Assigned task.
Your answer should repeat every line of the records below in which the word "olarak" appears.

Supplied entries.
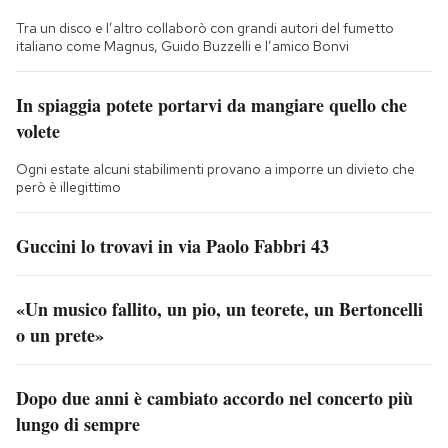
Tra un disco e l’altro collaborò con grandi autori del fumetto
italiano come Magnus, Guido Buzzelli e l’amico Bonvi
In spiaggia potete portarvi da mangiare quello che
volete
Ogni estate alcuni stabilimenti provano a imporre un divieto che
però è illegittimo
Guccini lo trovavi in via Paolo Fabbri 43
«Un musico fallito, un pio, un teorete, un Bertoncelli
o un prete»
Dopo due anni è cambiato accordo nel concerto più
lungo di sempre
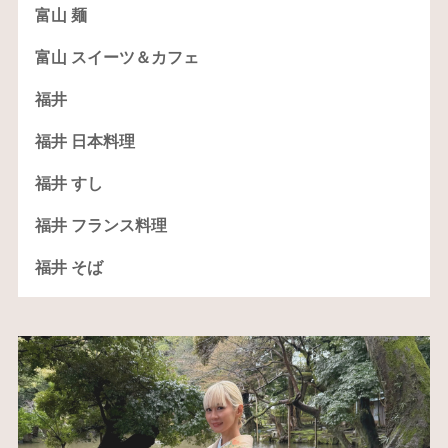
富山 麺
富山 スイーツ＆カフェ
福井
福井 日本料理
福井 すし
福井 フランス料理
福井 そば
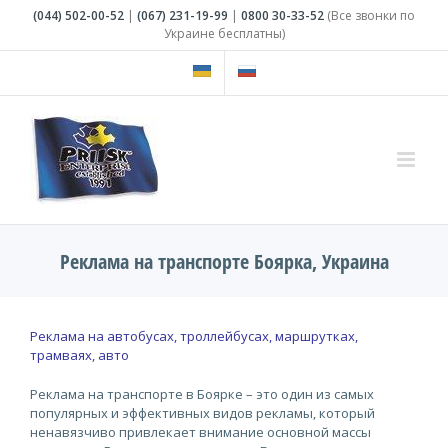
Skip
(044)
502-00-52
|
(067)
231-19-99
|
0800
30-33-52
(Все звонки по
to
Украине бесплатны)
content
Реклама на транспорте Боярка, Украина
Реклама на автобусах, троллейбусах, маршрутках,
трамваях, авто
Реклама на транспорте в Боярке – это один из самых
популярных и эффективных видов рекламы, который
ненавязчиво привлекает внимание основной массы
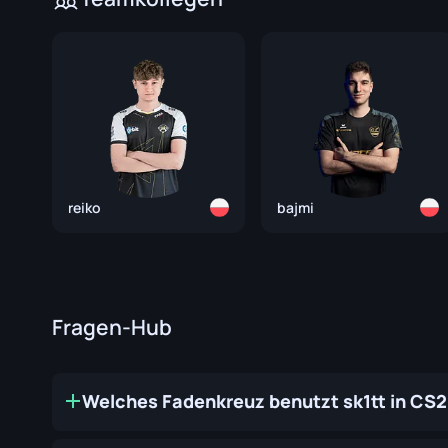
reiko
bajmi
Fragen-Hub
Welches Fadenkreuz benutzt sk1tt in CS2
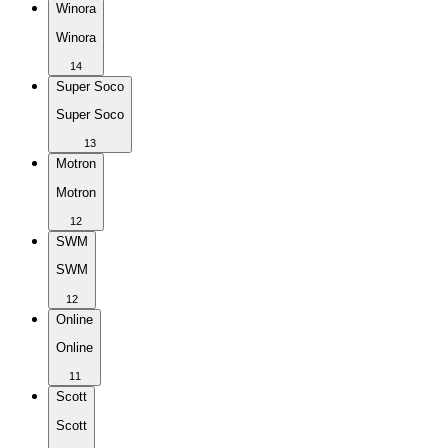
Winora
Winora
14
Super Soco
Super Soco
13
Motron
Motron
12
SWM
SWM
12
Online
Online
11
Scott
Scott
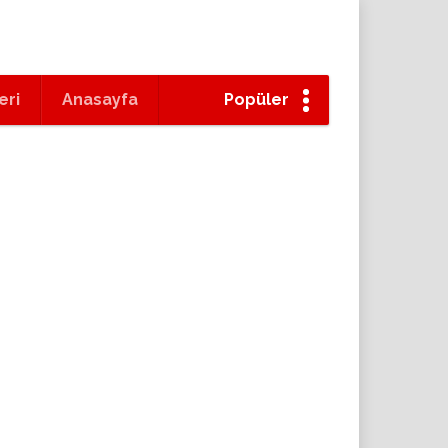
eri
Anasayfa
Popüler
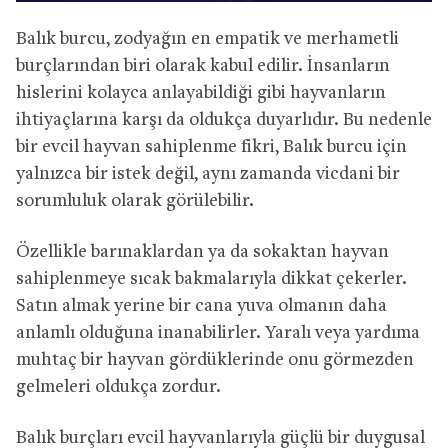
Balık burcu, zodyağın en empatik ve merhametli
burçlarından biri olarak kabul edilir. İnsanların
hislerini kolayca anlayabildiği gibi hayvanların
ihtiyaçlarına karşı da oldukça duyarlıdır. Bu nedenle
bir evcil hayvan sahiplenme fikri, Balık burcu için
yalnızca bir istek değil, aynı zamanda vicdani bir
sorumluluk olarak görülebilir.
Özellikle barınaklardan ya da sokaktan hayvan
sahiplenmeye sıcak bakmalarıyla dikkat çekerler.
Satın almak yerine bir cana yuva olmanın daha
anlamlı olduğuna inanabilirler. Yaralı veya yardıma
muhtaç bir hayvan gördüklerinde onu görmezden
gelmeleri oldukça zordur.
Balık burçları evcil hayvanlarıyla güçlü bir duygusal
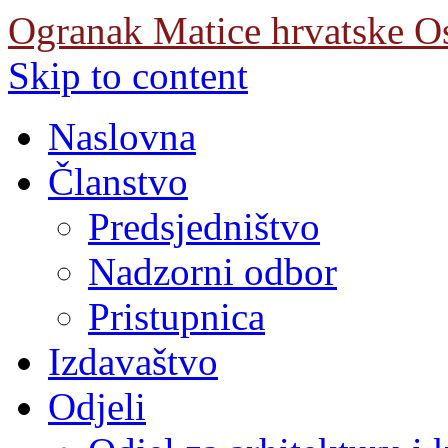
Ogranak Matice hrvatske O
Skip to content
Naslovna
Članstvo
Predsjedništvo
Nadzorni odbor
Pristupnica
Izdavaštvo
Odjeli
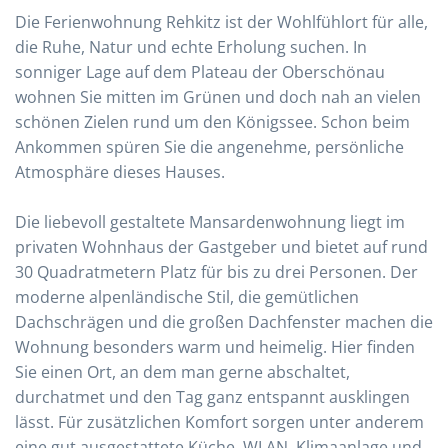
Die Ferienwohnung Rehkitz ist der Wohlfühlort für alle,
die Ruhe, Natur und echte Erholung suchen. In
sonniger Lage auf dem Plateau der Oberschönau
wohnen Sie mitten im Grünen und doch nah an vielen
schönen Zielen rund um den Königssee. Schon beim
Ankommen spüren Sie die angenehme, persönliche
Atmosphäre dieses Hauses.
Die liebevoll gestaltete Mansardenwohnung liegt im
privaten Wohnhaus der Gastgeber und bietet auf rund
30 Quadratmetern Platz für bis zu drei Personen. Der
moderne alpenländische Stil, die gemütlichen
Dachschrägen und die großen Dachfenster machen die
Wohnung besonders warm und heimelig. Hier finden
Sie einen Ort, an dem man gerne abschaltet,
durchatmet und den Tag ganz entspannt ausklingen
lässt. Für zusätzlichen Komfort sorgen unter anderem
eine gut ausgestattete Küche, WLAN, Klimaanlage und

Response to the exercise.
burçlarından biri olarak kabul edilir. İnsanların
sorumluluk olarak görülebilir.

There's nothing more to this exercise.